══ Data for this exercise ══

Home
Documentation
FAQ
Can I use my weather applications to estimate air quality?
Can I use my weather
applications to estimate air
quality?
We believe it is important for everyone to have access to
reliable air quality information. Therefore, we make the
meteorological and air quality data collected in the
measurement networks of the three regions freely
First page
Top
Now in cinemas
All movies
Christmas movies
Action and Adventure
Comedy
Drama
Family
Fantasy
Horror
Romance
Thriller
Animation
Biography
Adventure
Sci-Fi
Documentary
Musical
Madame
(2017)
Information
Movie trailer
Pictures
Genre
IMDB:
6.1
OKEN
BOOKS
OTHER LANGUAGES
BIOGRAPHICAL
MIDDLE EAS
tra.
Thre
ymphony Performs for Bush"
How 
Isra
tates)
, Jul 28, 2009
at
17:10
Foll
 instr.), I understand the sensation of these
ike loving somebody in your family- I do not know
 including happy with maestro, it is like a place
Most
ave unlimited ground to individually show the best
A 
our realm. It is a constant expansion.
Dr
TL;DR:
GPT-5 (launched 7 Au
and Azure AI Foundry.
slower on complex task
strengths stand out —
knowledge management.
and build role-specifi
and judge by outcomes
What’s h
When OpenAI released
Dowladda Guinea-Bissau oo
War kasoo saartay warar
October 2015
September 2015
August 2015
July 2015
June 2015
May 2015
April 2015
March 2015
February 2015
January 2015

═══

Exercise instructions:
Transcribe, with no changes, the listing above from its first line through the line with "instr.), I understand the sensation of these", including that line, and stop once it is done.

Response area:
Home
Documentation
FAQ
Can I use my weather applications to estimate air quality?
Can I use my weather
applications to estimate air
quality?
We believe it is important for everyone to have access to
reliable air quality information. Therefore, we make the
meteorological and air quality data collected in the
measurement networks of the three regions freely
First page
Top
Now in cinemas
All movies
Christmas movies
Action and Adventure
Comedy
Drama
Family
Fantasy
Horror
Romance
Thriller
Animation
Biography
Adventure
Sci-Fi
Documentary
Musical
Madame
(2017)
Information
Movie trailer
Pictures
Genre
IMDB:
6.1
OKEN
BOOKS
OTHER LANGUAGES
BIOGRAPHICAL
MIDDLE EAS
tra.
Thre
ymphony Performs for Bush"
How 
Isra
tates)
, Jul 28, 2009
at
17:10
Foll
 instr.), I understand the sensation of these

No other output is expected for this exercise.